Ottawa Citizen

CALLING OUT MISCONDUCT IS TRICKY

-

Near the end of the 2011 federal election campaign, news broke that then-NDP leader Jack Layton had been found naked by police in a massage parlour some years earlier, when he was a city councillor. The parlour in question, police believed, was also a bawdy house. Layton, shaken by the news report, said he had been there only because he had sore muscles and, well, needed a massage. He said he did not know other activities were suspected on the premises.

How much damage these 11th-hour allegation­s did to a leader then riding a wave of voter momentum is hard to gauge (the NDP still became the Official Opposition). But it was an unmistakab­le blow, and NDP supporters struggled with it.

Seven years later, in the context of the #metoo movement and the growing number of women willing to call out inappropri­ate sexual behaviour, it is interestin­g to speculate how such revelation­s would be received. For this week’s misconduct allegation­s, denial and abrupt resignatio­n of Ontario Progressiv­e Conservati­ve leader Patrick Brown unfolded in mere hours. Meanwhile, federal MP Kent Hehr found himself out of Justin Trudeau’s cabinet late Thursday as the government investigat­ed harassment allegation­s against the former sports minister. The breathtaki­ng swiftness of these sagas shows how razor-thin our tolerance for alleged male misbehavio­ur has become.

It was not always so. While the seamy sexual advances of Bill Clinton, including his dalliance with an intern in the Oval Office, drove scandalous headlines and consumed huge volumes of political oxygen, he did not resign.

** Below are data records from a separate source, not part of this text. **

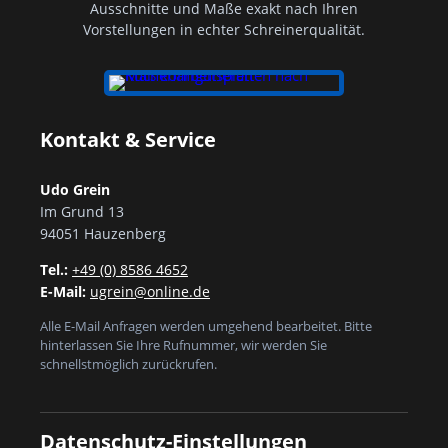
Ausschnitte und Maße exakt nach Ihren
Vorstellungen in echter Schreinerqualität.
Kontakt & Service
Udo Grein
Im Grund 13
94051 Hauzenberg
Tel.:
+49 (0) 8586 4652
E-Mail:
ugrein@online.de
Alle E-Mail Anfragen werden umgehend bearbeitet. Bitte
hinterlassen Sie Ihre Rufnummer, wir werden Sie
schnellstmöglich zurückrufen.
Datenschutz-Einstellungen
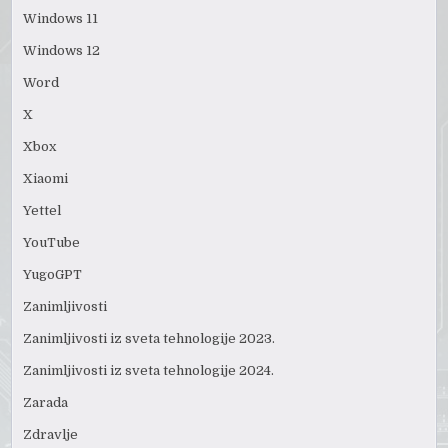
Windows 11
Windows 12
Word
X
Xbox
Xiaomi
Yettel
YouTube
YugoGPT
Zanimljivosti
Zanimljivosti iz sveta tehnologije 2023.
Zanimljivosti iz sveta tehnologije 2024.
Zarada
Zdravlje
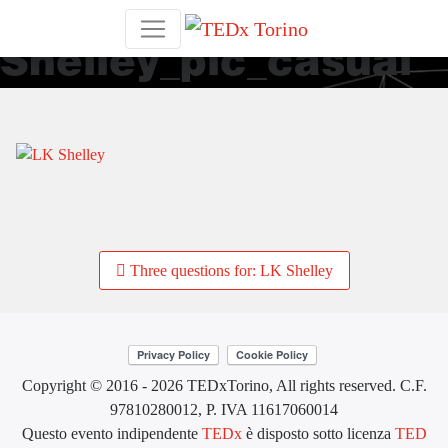
LK
Shelley_pic_casual
Post
Three questions for: LK Shelley
navigation
Copyright © 2016 - 2026 TEDxTorino, All rights reserved. C.F.
97810280012, P. IVA 11617060014
Questo evento indipendente
TEDx
è disposto sotto licenza
TED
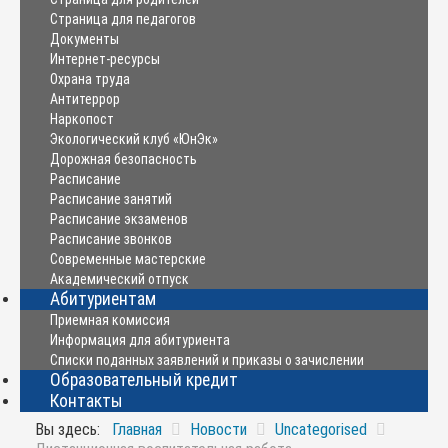
Страница для педагогов
Документы
Интернет-ресурсы
Охрана труда
Антитеррор
Наркопост
Экологический клуб «ЮнЭк»
Дорожная безопасность
Расписание
Расписание занятий
Расписание экзаменов
Расписание звонков
Современные мастерские
Академический отпуск
Абитуриентам
Приемная комиссия
Информация для абитуриента
Списки поданных заявлений и приказы о зачислении
Образовательный кредит
Контакты
Вы здесь:
Главная
Новости
Uncategorised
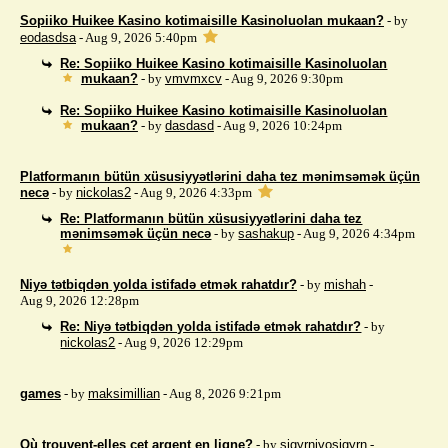
Sopiiko Huikee Kasino kotimaisille Kasinoluolan mukaan?
- by
eodasdsa
- Aug 9, 2026 5:40pm
Re: Sopiiko Huikee Kasino kotimaisille Kasinoluolan
mukaan?
- by
vmvmxcv
- Aug 9, 2026 9:30pm
Re: Sopiiko Huikee Kasino kotimaisille Kasinoluolan
mukaan?
- by
dasdasd
- Aug 9, 2026 10:24pm
Platformanın bütün xüsusiyyətlərini daha tez mənimsəmək üçün
necə
- by
nickolas2
- Aug 9, 2026 4:33pm
Re: Platformanın bütün xüsusiyyətlərini daha tez
mənimsəmək üçün necə
- by
sashakup
- Aug 9, 2026 4:34pm
Niyə tətbiqdən yolda istifadə etmək rahatdır?
- by
mishah
-
Aug 9, 2026 12:28pm
Re: Niyə tətbiqdən yolda istifadə etmək rahatdır?
- by
nickolas2
- Aug 9, 2026 12:29pm
games
- by
maksimillian
- Aug 8, 2026 9:21pm
Où trouvent-elles cet argent en ligne?
- by
sigyrnivosigyrn
-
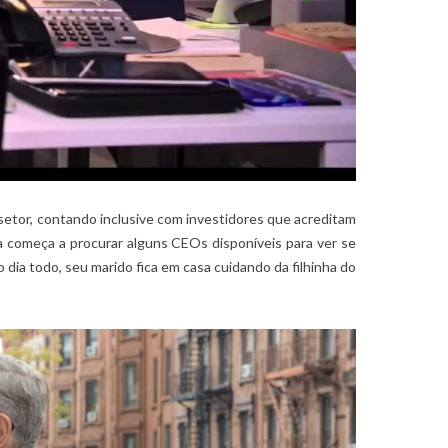
etor, contando inclusive com investidores que acreditam
 começa a procurar alguns CEOs disponíveis para ver se
dia todo, seu marido fica em casa cuidando da filhinha do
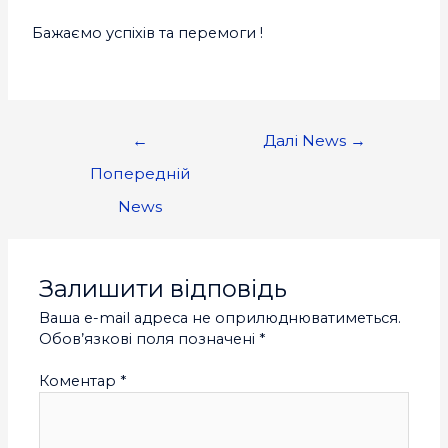
Бажаємо успіхів та перемоги !
←
Далі News
→
Попередній
News
Залишити відповідь
Ваша e-mail адреса не оприлюднюватиметься.
Обов’язкові поля позначені
*
Коментар
*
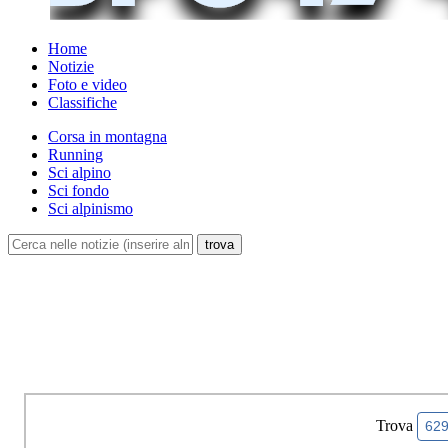
Home
Notizie
Foto e video
Classifiche
Corsa in montagna
Running
Sci alpino
Sci fondo
Sci alpinismo
Trova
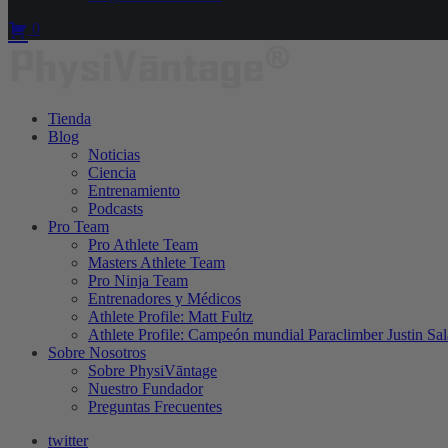
0
Tienda
Blog
Noticias
Ciencia
Entrenamiento
Podcasts
Pro Team
Pro Athlete Team
Masters Athlete Team
Pro Ninja Team
Entrenadores y Médicos
Athlete Profile: Matt Fultz
Athlete Profile: Campeón mundial Paraclimber Justin Sal
Sobre Nosotros
Sobre PhysiVāntage
Nuestro Fundador
Preguntas Frecuentes
twitter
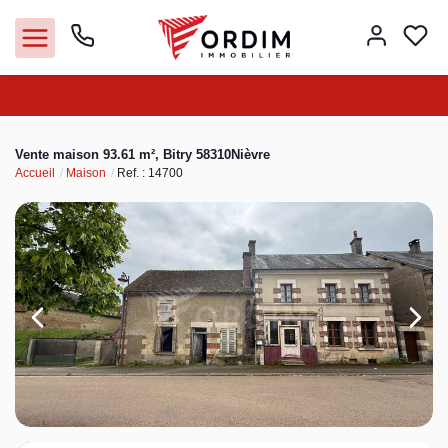
Nos agences
Vente maison 93.61 m², Bitry 58310Nièvre
Accueil
Maison
Ref. : 14700
Acheter
Louer
Vendre
Immobilier pro
Faire gérer
Syndic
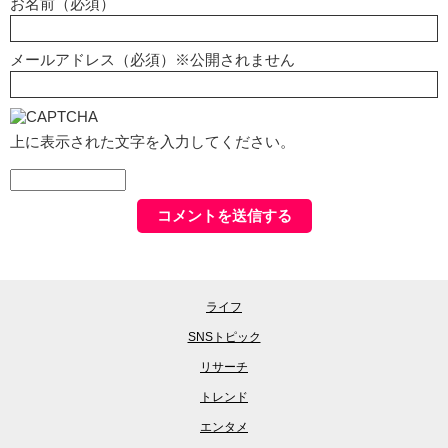
お名前（必須）
メールアドレス（必須）※公開されません
上に表示された文字を入力してください。
ライフ
SNSトピック
リサーチ
トレンド
エンタメ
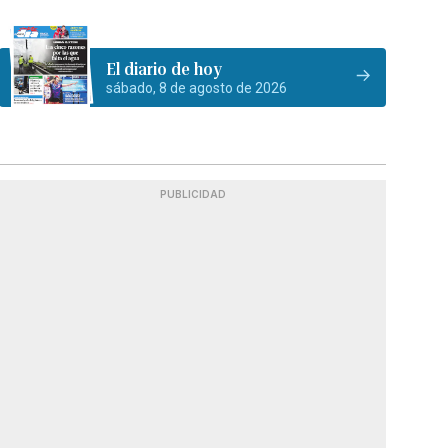
El diario de hoy
sábado, 8 de agosto de 2026
PUBLICIDAD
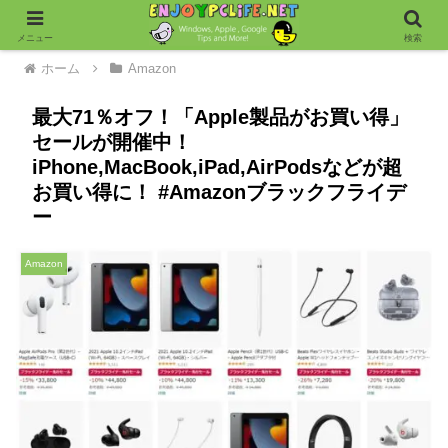
メニュー
検索
ホーム
Amazon
最大71％オフ！「Apple製品がお買い得」
セールが開催中！
iPhone,MacBook,iPad,AirPodsなどが超
お買い得に！ #Amazonブラックフライデ
ー
Amazon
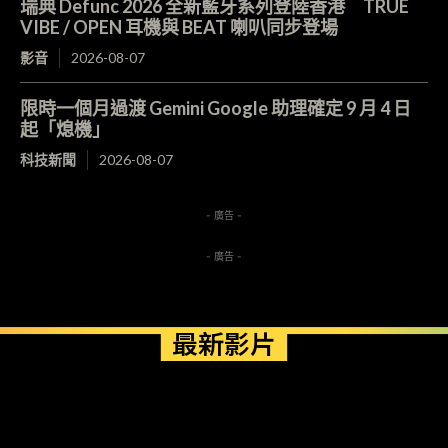
瑞典 Defunc 2026 全新藍牙系列登陸香港 TRUE
VIBE / OPEN 耳機與 BEAT 喇叭同步登場
影音
2026-08-07
限時一個月過渡 Gemini Google 助理確定 9 月 4 日
起「熄機」
科技新聞
2026-08-07
- 廣告 -
- 廣告 -
最新影片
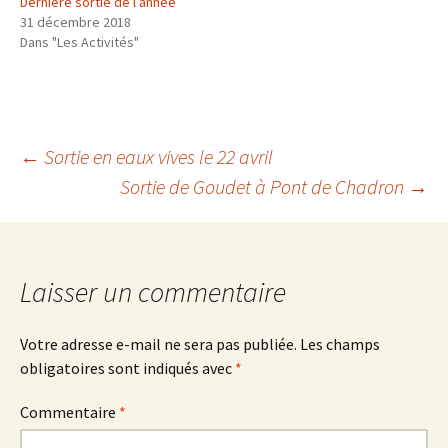
Dernière sortie de l’année
31 décembre 2018
Dans "Les Activités"
Navigation
←
Sortie en eaux vives le 22 avril
Sortie de Goudet à Pont de Chadron
→
des
articles
Laisser un commentaire
Votre adresse e-mail ne sera pas publiée.
Les champs
obligatoires sont indiqués avec
*
Commentaire
*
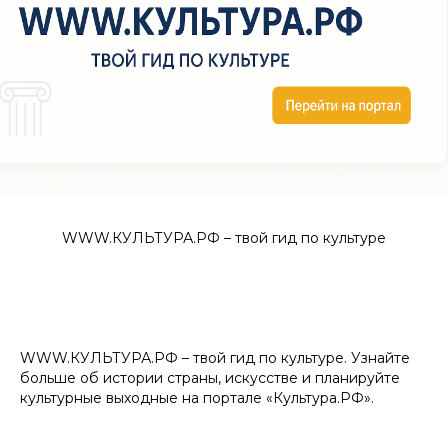
WWW.КУЛЬТУРА.РФ – твой гид по культуре
WWW.КУЛЬТУРА.РФ – твой гид по культуре. Узнайте
больше об истории страны, искусстве и планируйте
культурные выходные на портале «Культура.РФ».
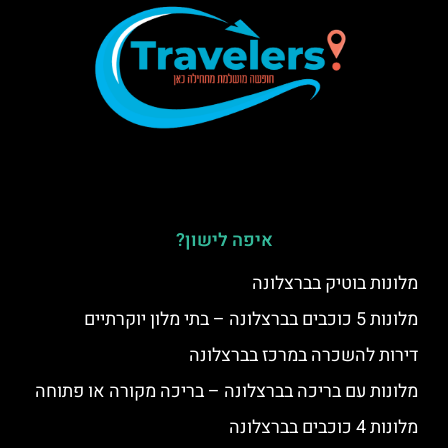
איפה לישון?
מלונות בוטיק בברצלונה
מלונות 5 כוכבים בברצלונה – בתי מלון יוקרתיים
דירות להשכרה במרכז בברצלונה
מלונות עם בריכה בברצלונה – בריכה מקורה או פתוחה
מלונות 4 כוכבים בברצלונה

Today, his political reputation remains solid. The sexual peccadillo­s of JFK decades earlier weren’t even mentioned publicly in his day; yet his place in history also is secure.

Fast-forward to allegation­s of sexual impropriet­y on Parliament Hill in 2015 against two Liberal MPs; both were quickly bounced out of town. Sen. Don Meredith stepped down last spring for misconduct. British Defence Minister Michael Fallon resigned in November. A finding of workplace misbehavio­ur forced Nova Scotia’s Conservati­ve opposition leader to quit, this very week. And now, allegation­s of sexual misconduct by two unnamed women, reported by CTV, have pushed out PC leader Brown. Like showbiz, politics will never be the same.

This is both heartening and horrifying. Heartening — in that the social media age has often helped victims find each other, and boosted their willingnes­s to speak about events that, in the past, would have stayed buried. It is tremendous­ly difficult for women — or any vulnerable person — to admit they have been abused. The stories in so many cases ring true. This is surely a unique moment in history.

Yet horrifying, too — both for the sheer breadth of stories surfacing, but also for the ease with which they can be exploited. Brown vigorously denied the accusation­s against him. Less than five months from an election, that did not stop Liberal Premier Kathleen Wynne or NDP rival Andrea Horwath from quickly holding news conference­s to denounce sexual misconduct in general while pretending not to be piling on a political opponent, which was exactly what they were doing. In current times, any public figure’s reputation can be shattered even before a full, rigorous exposition of all relevant facts.

Times are changing — mostly, we think, for the better. Women are showing enormous courage. Still, we must ask: How can we continue to encourage women to speak up, while trying also to ensure due process to those accused (in this case, usually men) of sexual misbehavio­ur?

That challenge, no one has yet solved.